== TASK PROMPT ==
Go through the listing below and list every line with "different".
───── EXTRACTED MATERIAL
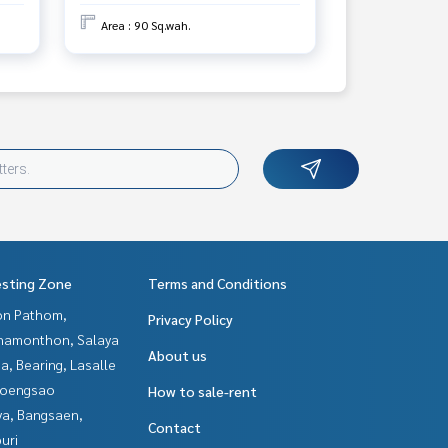
Area : 90 Sq.wah.
esting Zone
Terms and Conditions
n Pathom,
Privacy Policy
hamonthon, Salaya
About us
a, Bearing, Lasalle
hoengsao
How to sale-rent
ya, Bangsaen,
Contact
uri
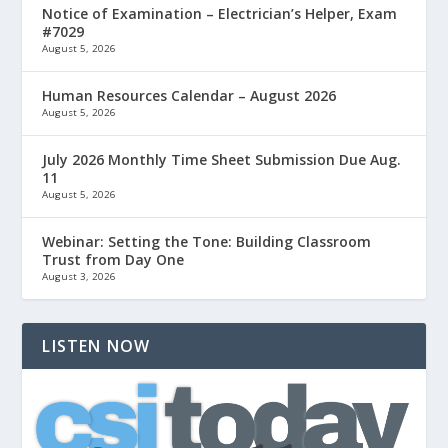
Notice of Examination – Electrician’s Helper, Exam
#7029
August 5, 2026
Human Resources Calendar – August 2026
August 5, 2026
July 2026 Monthly Time Sheet Submission Due Aug.
11
August 5, 2026
Webinar: Setting the Tone: Building Classroom
Trust from Day One
August 3, 2026
LISTEN NOW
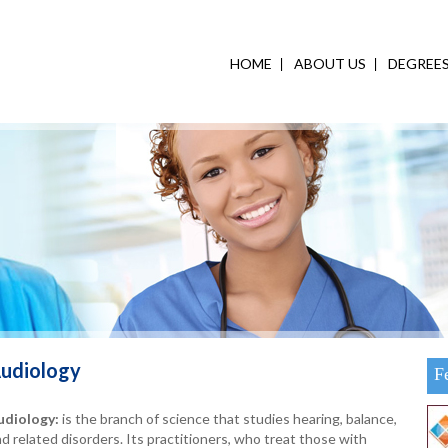
HOME
ABOUT US
DEGREE
udiology
F
udiology:
is the branch of science that studies hearing, balance,
d related disorders. Its practitioners, who treat those with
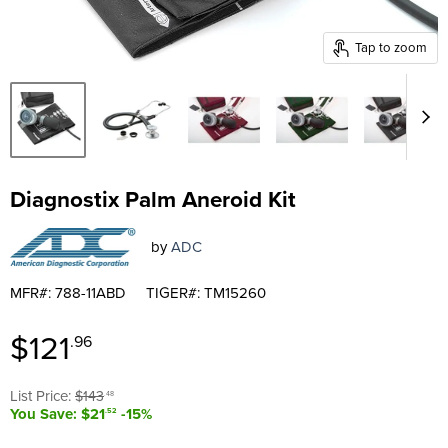
Tap to zoom
Diagnostix Palm Aneroid Kit
by
ADC
MFR#: 788-11ABD
TIGER#: TM15260
Current price
$121
.96
Original price
List Price:
$143
.48
You Save: $21
-15%
.52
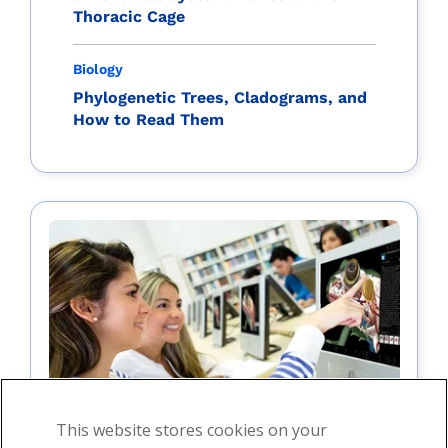
Thoracic Cage
Biology
Phylogenetic Trees, Cladograms, and
How to Read Them
This website stores cookies on your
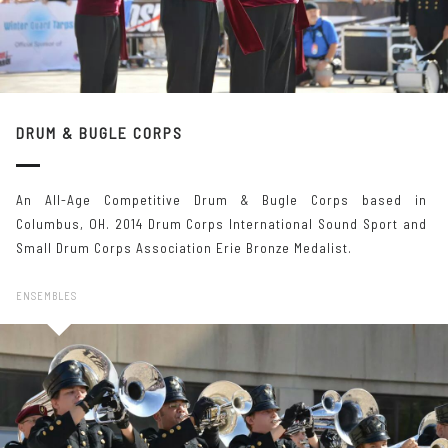
DRUM & BUGLE CORPS
An All-Age Competitive Drum & Bugle Corps based in
Columbus, OH. 2014 Drum Corps International Sound Sport and
Small Drum Corps Association Erie Bronze Medalist.
ENSEMBLES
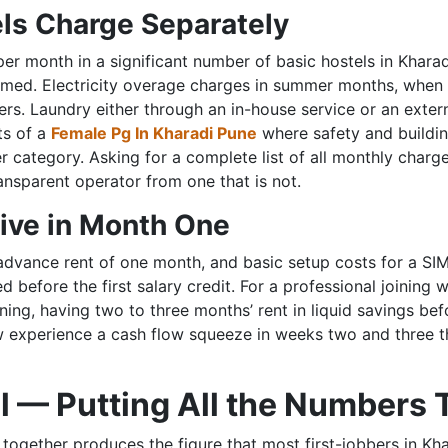
ls Charge Separately
er month in a significant number of basic hostels in Kharad
rmed. Electricity overage charges in summer months, when a
rs. Laundry either through an in-house service or an exte
ts of a
Female Pg In Kharadi Pune
where safety and buildi
r category. Asking for a complete list of all monthly char
ansparent operator from one that is not.
ive in Month One
advance rent of one month, and basic setup costs for a SIM 
before the first salary credit. For a professional joining w
ining, having two to three months’ rent in liquid savings bef
 experience a cash flow squeeze in weeks two and three th
l — Putting All the Numbers
together produces the figure that most first-jobbers in Khar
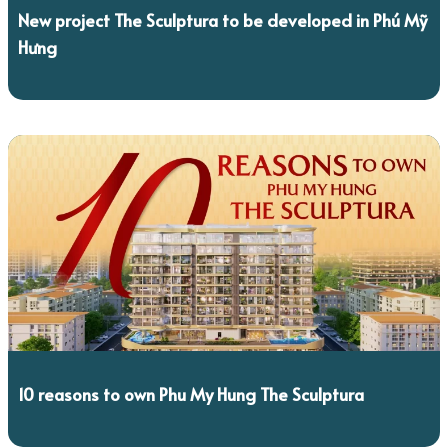
New project The Sculptura to be developed in Phú Mỹ
Hưng
10 reasons to own Phu My Hung The Sculptura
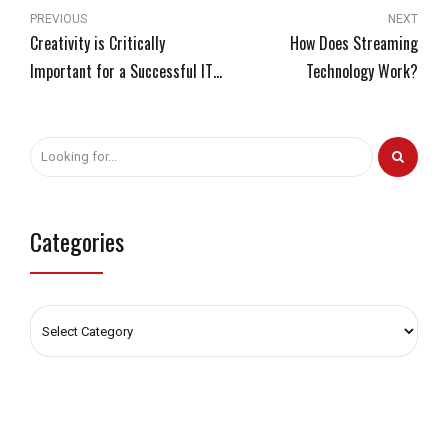
PREVIOUS
NEXT
Creativity is Critically
How Does Streaming
Important for a Successful IT
Technology Work?
Team
Categories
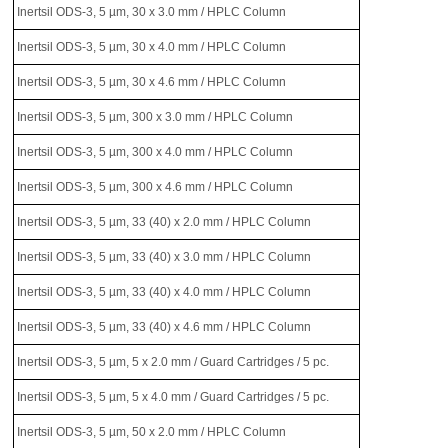
Inertsil ODS-3, 5 µm, 30 x 3.0 mm / HPLC Column
Inertsil ODS-3, 5 µm, 30 x 4.0 mm / HPLC Column
Inertsil ODS-3, 5 µm, 30 x 4.6 mm / HPLC Column
Inertsil ODS-3, 5 µm, 300 x 3.0 mm / HPLC Column
Inertsil ODS-3, 5 µm, 300 x 4.0 mm / HPLC Column
Inertsil ODS-3, 5 µm, 300 x 4.6 mm / HPLC Column
Inertsil ODS-3, 5 µm, 33 (40) x 2.0 mm / HPLC Column
Inertsil ODS-3, 5 µm, 33 (40) x 3.0 mm / HPLC Column
Inertsil ODS-3, 5 µm, 33 (40) x 4.0 mm / HPLC Column
Inertsil ODS-3, 5 µm, 33 (40) x 4.6 mm / HPLC Column
Inertsil ODS-3, 5 µm, 5 x 2.0 mm / Guard Cartridges / 5 pc.
Inertsil ODS-3, 5 µm, 5 x 4.0 mm / Guard Cartridges / 5 pc.
Inertsil ODS-3, 5 µm, 50 x 2.0 mm / HPLC Column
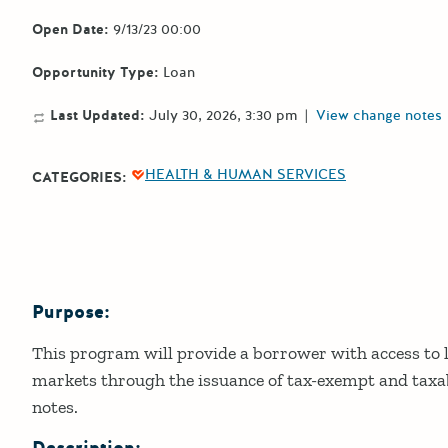
Open Date:
9/13/23 00:00
Opportunity Type:
Loan
Last Updated:
July 30, 2026, 3:30 pm
|
View change notes
HEALTH & HUMAN SERVICES
CATEGORIES:
Purpose:
Details
This program will provide a borrower with access to l
markets through the issuance of tax-exempt and tax
notes.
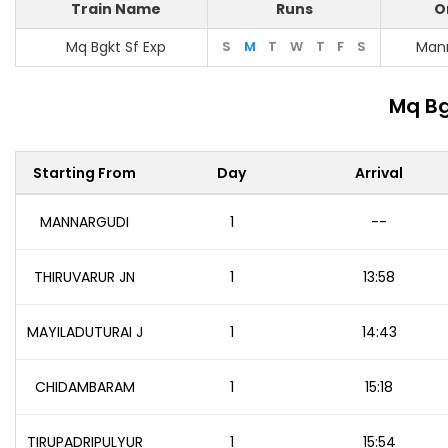
Train Name
Runs
O
Mq Bgkt Sf Exp
S
M
T
W
T
F
S
Man
Mq Bg
Starting From
Day
Arrival
MANNARGUDI
1
--
THIRUVARUR JN
1
13:58
MAYILADUTURAI J
1
14:43
CHIDAMBARAM
1
15:18
TIRUPADRIPULYUR
1
15:54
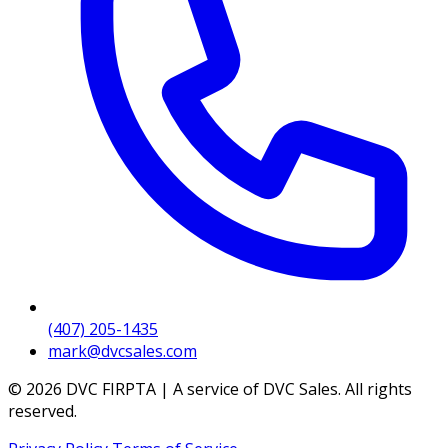
(407) 205-1435
mark@dvcsales.com
© 2026 DVC FIRPTA | A service of DVC Sales. All rights
reserved.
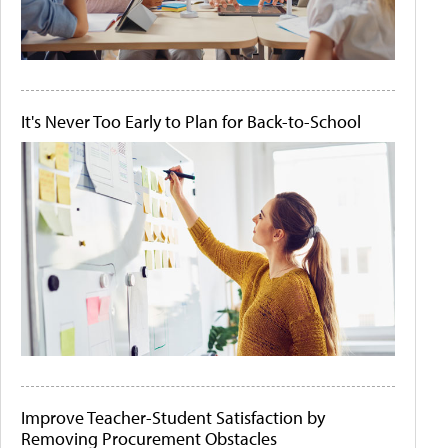
It's Never Too Early to Plan for Back-to-School
Improve Teacher-Student Satisfaction by
Removing Procurement Obstacles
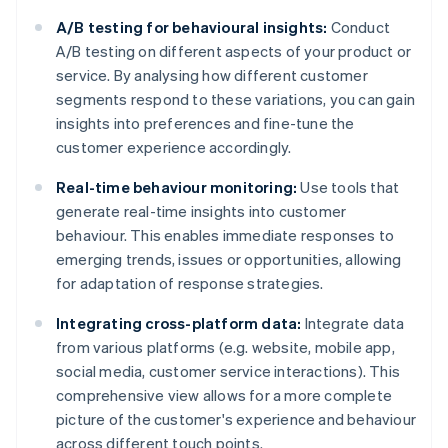
A/B testing for behavioural insights:
Conduct
A/B testing on different aspects of your product or
service. By analysing how different customer
segments respond to these variations, you can gain
insights into preferences and fine-tune the
customer experience accordingly.
Real-time behaviour monitoring:
Use tools that
generate real-time insights into customer
behaviour. This enables immediate responses to
emerging trends, issues or opportunities, allowing
for adaptation of response strategies.
Integrating cross-platform data:
Integrate data
from various platforms (e.g. website, mobile app,
social media, customer service interactions). This
comprehensive view allows for a more complete
picture of the customer's experience and behaviour
across different touch points.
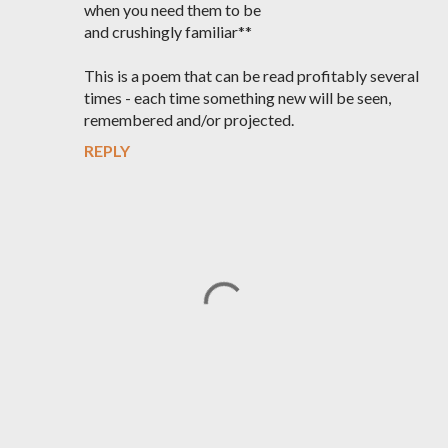
when you need them to be
and crushingly familiar**
This is a poem that can be read profitably several
times - each time something new will be seen,
remembered and/or projected.
REPLY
──────────
== THE COMPLETED TASK ==
A/B testing on different aspects of your product or
service. By analysing how different customer
across different touch points.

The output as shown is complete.